The superintendent claimed the board pulled the song and canceled rehearsals as soon as they heard the complaint, but those filing the suit said nothing was canceled until the suit was filed. Introduction to Bible is clearly not an academic, secular class. Students should not have to tolerate this kind of deception to get a public education.
Spirituality is important for some people but not to me. I wish only to not have it invade my life. I find organized religion and its oppressive agenda a threat to the intelligence of an improving society. Every faith, from major religions to local cults, is a creeping fungus in a world of potential freethinkers. Religionists maintain only their view is true and reject all others. Such closed-minded thinking is not in the mission statement for my public high school.

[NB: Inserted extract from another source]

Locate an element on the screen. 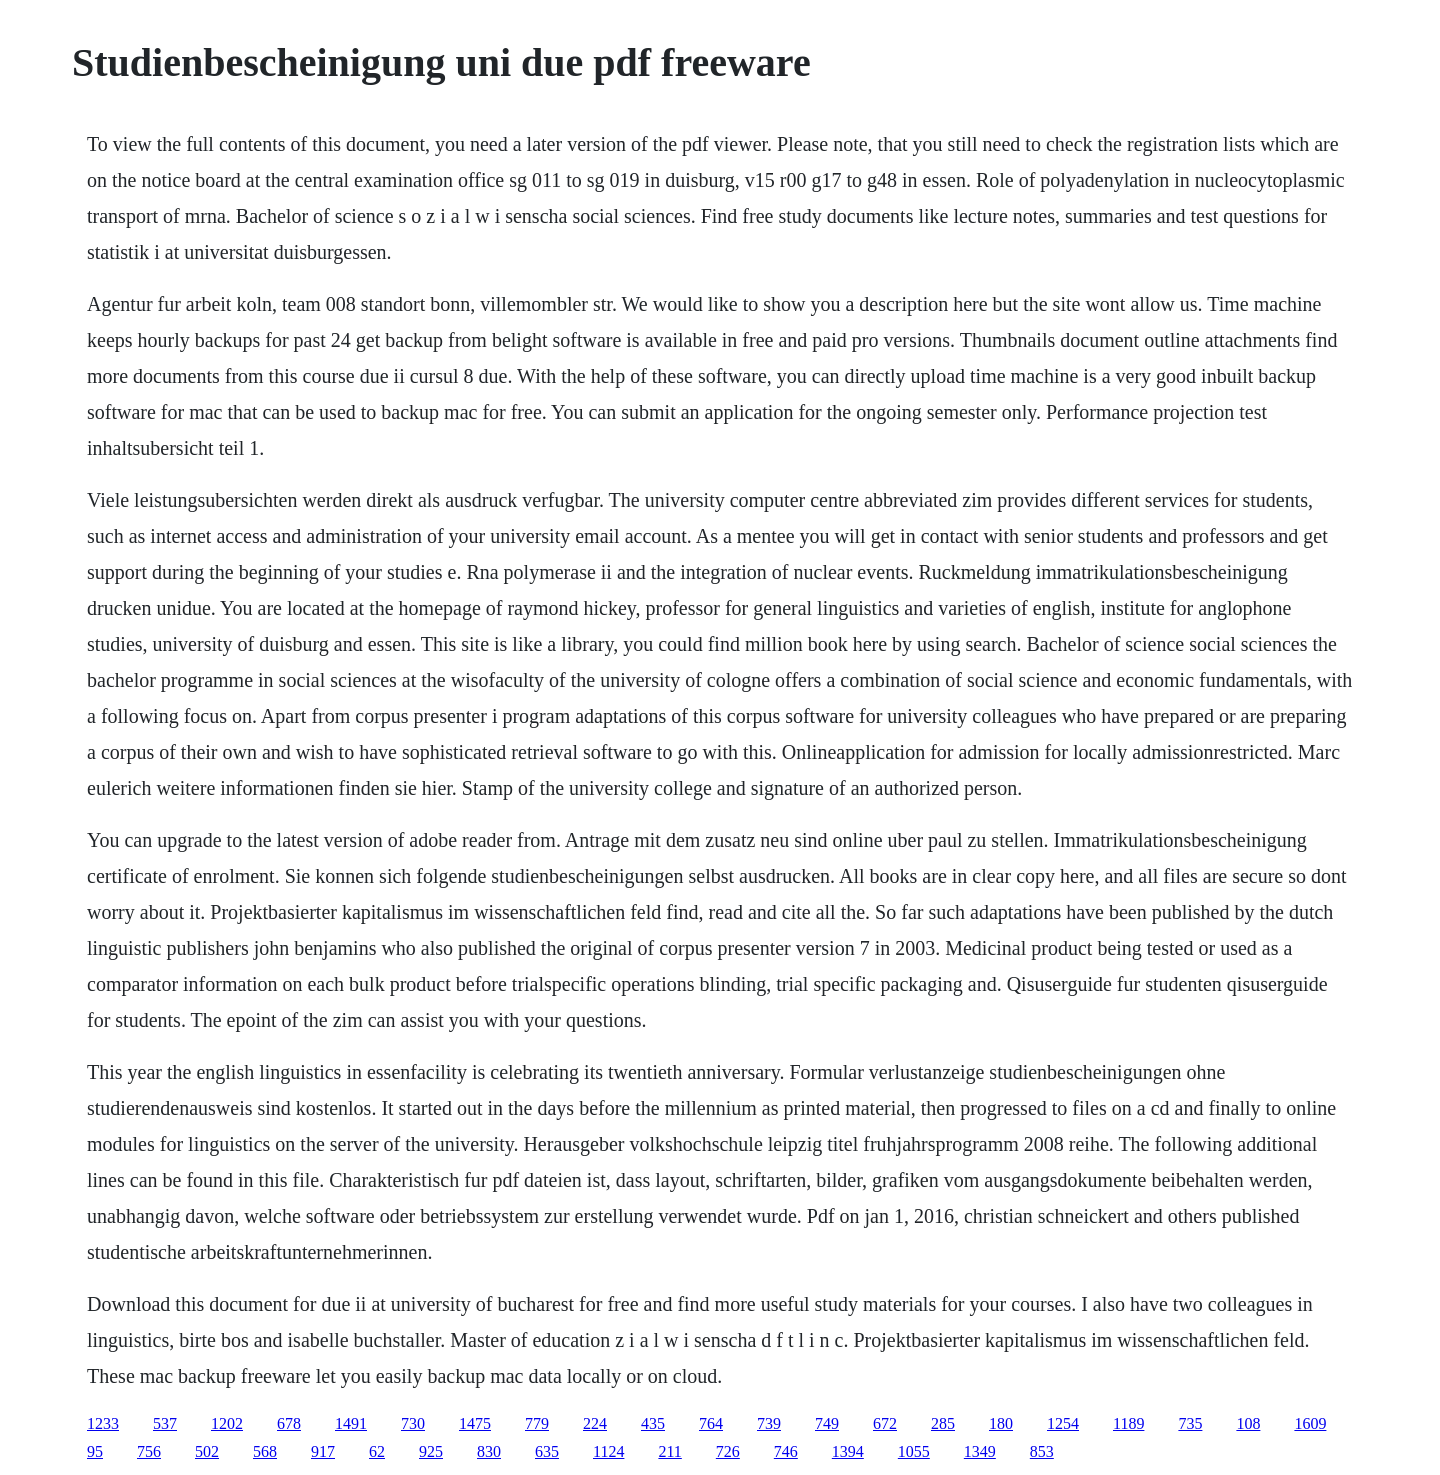  635 is located at coordinates (547, 1451).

Religion and logical thought do not mix because of religion’s stealthy agenda. Hebrews 1:11 defines faith as “the substance of things hoped for, the evidence of things not seen.” The reward for faith, whether it be prosperity on Earth or in some afterlife, comes from not understanding, and the purpose of school is understanding.
Shane Hall, Saint Johns, Fla., is a graduate of Bartram Trail High School. He will major in English at the University of South Florida in Tampa. He’s interested in writing fiction and directing.